"THE MIRROR NEVER LIES” DIPUTAR DI FESTIVAL FILM INTERNASIONAL BERLIN 2012
Oleh Adji Santoso
Berlin (20/02)-Film layar lebar perdana WWF, “The Mirror Never Lies” yang bercerita tentang kehidupan suku Bajo di Wakatobi, Sulawesi Tenggara mengundang antusiasme para penikmat film di Berlin, Jerman. Film kolaborasi Pemerintah Kabupaten Wakatobi, WWF-Indonesia,dan SET Film Workshop ini diputar pada Festival Film Internasional Berlin atau yang lebih dikenal dengan Berlinale 2012.
Eko dan Gita Novalista, pemeran cilik dalam film “The Mirror Never Lies” berangkat melintas samudra dan benua menghadiri ajang pertemuan sineas kelas dunia di belahan eropa. Menjelajah 13 jam perjalanan udara bukanlah hal yang mudah bagi remaja asli Bajo itu yang terbiasa dengan laut. Bersama dengan sang sutradara, Kamila Andini, para bintang cilik itu disambut antusias oleh Dubes Republik Indonesia di Berlin Eddy Pratomo yang didampingi Direktur Jenderal Nilai Budaya Seni dan Film Kementerian Pariwisata dan Ekonomi Kreatif Ukus Kuswara dalam sebuah jamuan makan malam.
Singkat cerita, rombongan TMNL mendarat sekitar pukul 11:45 waktu setempat.
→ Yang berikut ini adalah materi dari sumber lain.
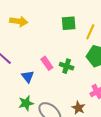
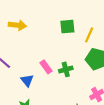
green cross: (67, 66) -> (66, 69), turned -32

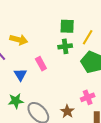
yellow arrow: (17, 25) -> (19, 40), moved
green cross: (66, 69) -> (65, 46), moved

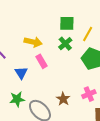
yellow arrow: (19, 40) -> (33, 42), moved
green cross: (65, 46) -> (65, 44), turned -32
brown star: (67, 111) -> (63, 99), moved

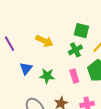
pink rectangle: (41, 61) -> (74, 76), moved
green star: (17, 99) -> (47, 76), moved

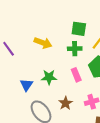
green cross: (75, 50) -> (75, 49), turned 32
blue triangle: (26, 68) -> (27, 85), moved

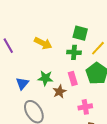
brown star: (66, 103) -> (59, 92), moved

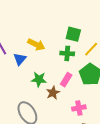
pink rectangle: (73, 79) -> (66, 80), turned 48
blue triangle: (22, 83) -> (20, 59), moved

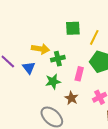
green cross: (67, 53) -> (58, 59), moved
brown star: (53, 93) -> (71, 98), moved

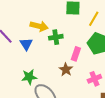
green star: (53, 81) -> (29, 77), moved
brown star: (71, 98) -> (66, 70), moved

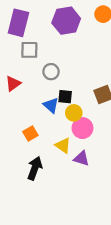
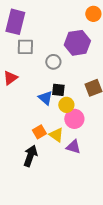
purple hexagon: (66, 21) -> (77, 43), moved
gray circle: (51, 72) -> (53, 62), moved
orange square: (30, 134) -> (39, 132), moved

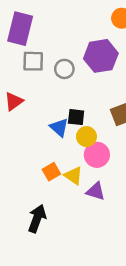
gray circle: (53, 62) -> (64, 69), moved
black arrow: (30, 156) -> (37, 219), moved

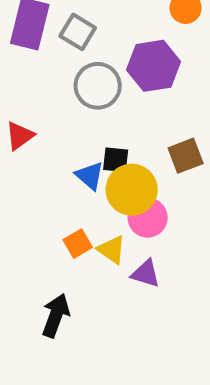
gray square: (33, 61) -> (78, 32), moved, turned 30
gray circle: (64, 69) -> (98, 86), size x1.5
yellow circle: (86, 137) -> (132, 190), size x1.6

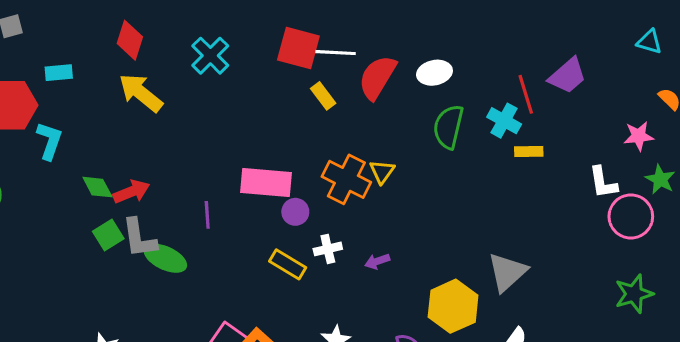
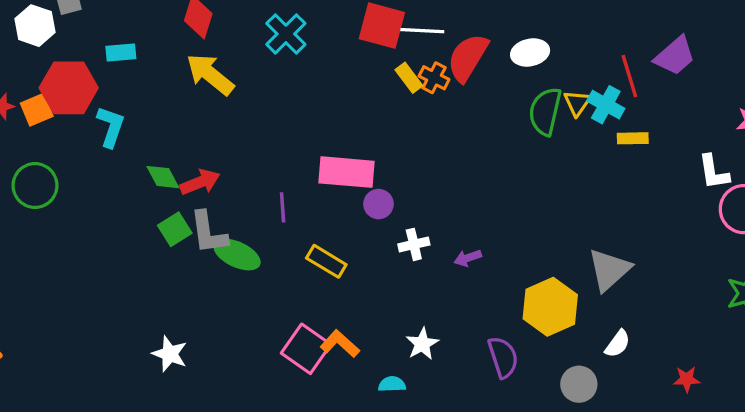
yellow triangle: (382, 172) -> (577, 103), moved
orange cross: (346, 179) -> (434, 78), moved, size x0.6
yellow rectangle: (288, 264) -> (326, 261), moved

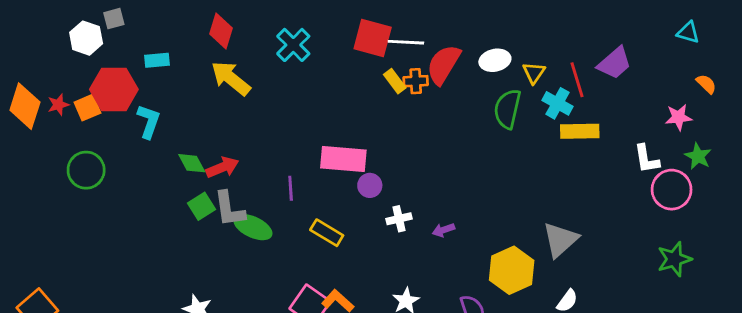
orange cross: (434, 78) -> (416, 81), turned -30
yellow triangle: (577, 103) -> (534, 73), moved
yellow rectangle: (633, 138) -> (580, 131), size x1.5

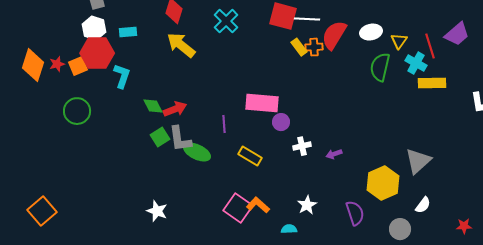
white hexagon: (86, 38) -> (94, 28), moved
Pada hari yang sama juga, TMNL diputar untuk pertama kalinya pada festival film tersebut di sebuah pusat kebudayaan kota Berlin “Haus der Kulturen der Welt.” Gedung dengan kapasitas 1000 tempat duduk tampak riuh dipenuhi penonton belia berumur belasan tahun yang didampingi oleh orangtua mereka. Saat melintasi “Red Carpet,” rasa tegang bercampur lelah menyelimuti Eko, Gita dan Kamila Andini. Namun antusiasme yang tinggi dari para penonton serta merta menyulap ketegangan mereka.
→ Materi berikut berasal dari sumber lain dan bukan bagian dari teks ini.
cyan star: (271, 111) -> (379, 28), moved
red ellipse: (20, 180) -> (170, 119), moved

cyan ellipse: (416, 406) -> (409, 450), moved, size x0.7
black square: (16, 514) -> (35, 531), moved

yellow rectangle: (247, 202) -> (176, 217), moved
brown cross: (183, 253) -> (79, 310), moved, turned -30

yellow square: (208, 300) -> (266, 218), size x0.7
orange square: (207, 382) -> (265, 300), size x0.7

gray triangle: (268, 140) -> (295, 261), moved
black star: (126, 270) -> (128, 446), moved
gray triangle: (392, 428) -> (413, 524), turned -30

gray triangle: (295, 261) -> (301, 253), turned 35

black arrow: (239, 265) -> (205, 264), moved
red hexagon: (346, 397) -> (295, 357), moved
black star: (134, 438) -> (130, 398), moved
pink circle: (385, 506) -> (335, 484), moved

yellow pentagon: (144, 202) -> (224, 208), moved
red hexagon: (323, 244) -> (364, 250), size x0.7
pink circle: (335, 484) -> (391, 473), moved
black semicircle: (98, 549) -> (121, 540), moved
Sepanjang film berlangsung tepuk tangan dan gelak canda bergemuruh mengakhiri setiap adegan. Pasca pemutaran film, sesi tanya jawab pun digelar. Beberapa pertanyaan pun terlontar dari para penonton. Danish: Ob der Vater war gestorben Farn? (Apakah ayah Pakis benar meninggal?), Ist das die Wahrheit? (Apakah ini kejadian sebenarnya?). Pertanyaan lain yang menggelitik dan mengeksplorasi rasa ingin tahu anak-anak tentang film ini, dijawab dengan lugas melalui penerjemah asal Indonesia,seorang mahasiswa yang bertugas sebagai “Liason Officer” (LO). Setelah tanya-jawab, Eko pun menyempatkan menyapa penonton dengan bernyanyi dengan bahasa Bajo, persis seperti salah satu adegan dalam film itu. Para penonton pun berkesempatan mendapatkan tanda tangan dari para pemain dan sutradara “The Mirror Never Lies”.
Selama tiga hari diputar di festival tersebut, apresiasi publik di Berlin cukup baik terhadap film ini. Terbukti dari dipenuhinya Haus der Kulturen der Welt yang berkapasitas 1000 orang. Selama dua hari tayang disana, tak tampak satupun kursi yang kosong. Tidak lupa film theater Friedrichshain yang berkapasitas 325 orang, selalu dipenuhi anak-anak. Total penonton yang menyaksikan film “The Mirror Never Lies” mencapai sekitar 2300 orang.
Pagelaran festival film internasional Berlin ditutup oleh malam penganugrahan penghargaan kategori “Generation Kplus” yang diikuti 15 film dari sekitar 10 negara Asia-Pasific, Eropa dan Afrika. Penghargaan “Crystal Bear for the Best Film” diraih filmArcadia oleh sutradara Olivia Silver dari Amerika.